Children need protection – and hope for the future
Siddharthanagar’s location near the 1,740-mile open border with India also makes it a major transit point for human trafficking into India. Between 1,300 and 2,000 people are estimated to cross the border every day, and human traffickers are very rarely caught and prosecuted. The most vulnerable group are girls and women from poor backgrounds, often from ethnic minorities, with little education. In most cases, these girls are not aware of their rights and have no one to turn to for help.
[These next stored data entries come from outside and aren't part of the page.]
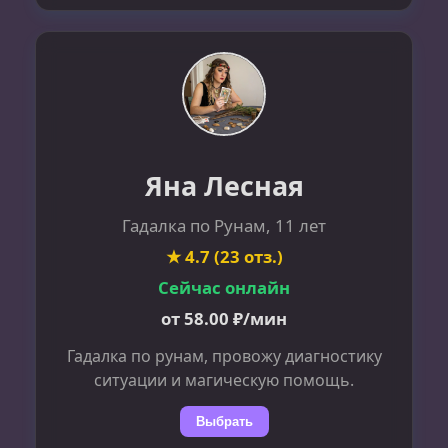
Яна Лесная
Гадалка по Рунам, 11 лет
★ 4.7 (23 отз.)
Сейчас онлайн
от 58.00 ₽/мин
Гадалка по рунам, провожу диагностику
ситуации и магическую помощь.
Выбрать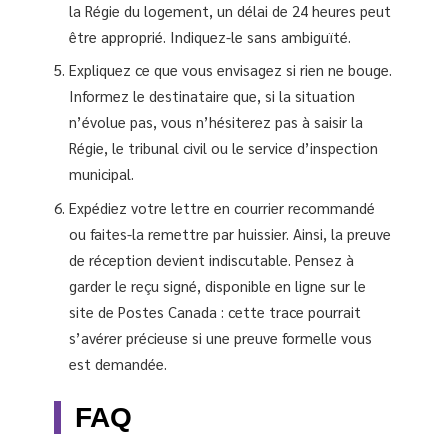
la Régie du logement, un délai de 24 heures peut
être approprié. Indiquez-le sans ambiguïté.
Expliquez ce que vous envisagez si rien ne bouge.
Informez le destinataire que, si la situation
n’évolue pas, vous n’hésiterez pas à saisir la
Régie, le tribunal civil ou le service d’inspection
municipal.
Expédiez votre lettre en courrier recommandé
ou faites-la remettre par huissier. Ainsi, la preuve
de réception devient indiscutable. Pensez à
garder le reçu signé, disponible en ligne sur le
site de Postes Canada : cette trace pourrait
s’avérer précieuse si une preuve formelle vous
est demandée.
FAQ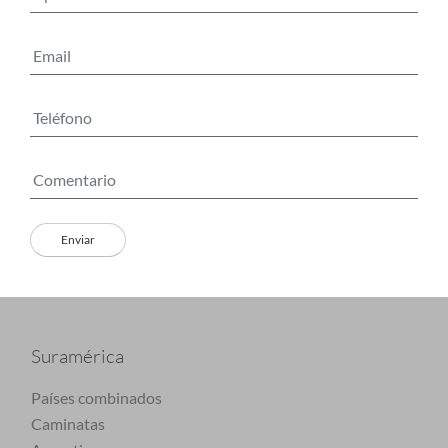
Suramérica
Países combinados
Caminatas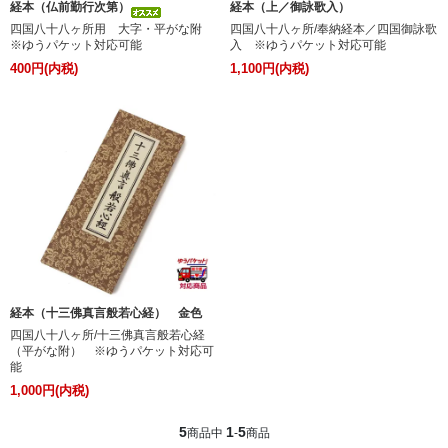
経本（仏前勤行次第）
経本（上／御詠歌入）
四国八十八ヶ所用 大字・平がな附
四国八十八ヶ所/奉納経本／四国御詠歌
※ゆうパケット対応可能
入 ※ゆうパケット対応可能
400円(内税)
1,100円(内税)
経本（十三佛真言般若心経） 金色
四国八十八ヶ所/十三佛真言般若心経
（平がな附） ※ゆうパケット対応可
能
1,000円(内税)
5
1
5
商品中
-
商品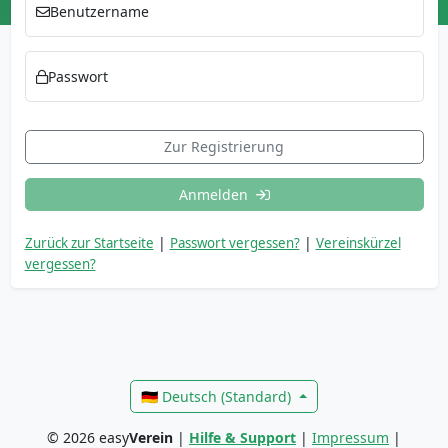
Benutzername
Passwort
Zur Registrierung
Anmelden
|
|
Zurück zur Startseite
Passwort vergessen?
Vereinskürzel
vergessen?
🇩🇪 Deutsch (Standard)
©
2026
easy
Verein
|
Hilfe & Support
|
Impressum
|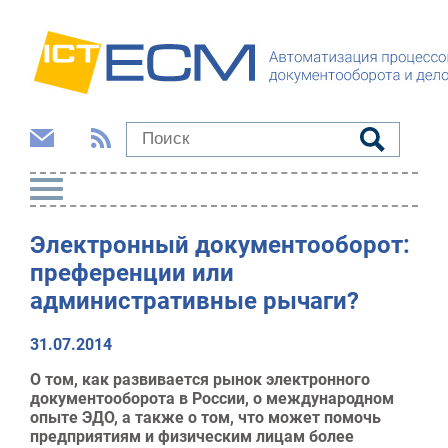
Электронный документооборот:
преференции или
административные рычаги?
31.07.2014
О том, как развивается рынок электронного
документооборота в России, о международном
опыте ЭДО, а также о том, что может помочь
предприятиям и физическим лицам более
The promise of lucrative employment or a more glamorous life in a big city often lures girls into trusting human traffickers. In Nepal overall, but particularly in rural areas, preference is still given to boys when it comes to providing food, education and health care. “Raising a daughter is like watering your neighbour’s garden”, goes a Nepalese saying. Many girls who are trafficked work as domestic maids in extremely tough conditions, or they end up being forced to work in brothels.
What we do in Lumbini
Children learning to use a computer at the children’s village (photo: SOS archives)
SOS Children’s Villages began its work in Lumbini in 2010 due to the great need for additional family-based care facilities in the region. Children who are no longer able to live with their parents can now find a loving home in Lumbini with one of 15 SOS families. In each family, the children live with their brothers and sisters, affectionately cared for by their SOS mother.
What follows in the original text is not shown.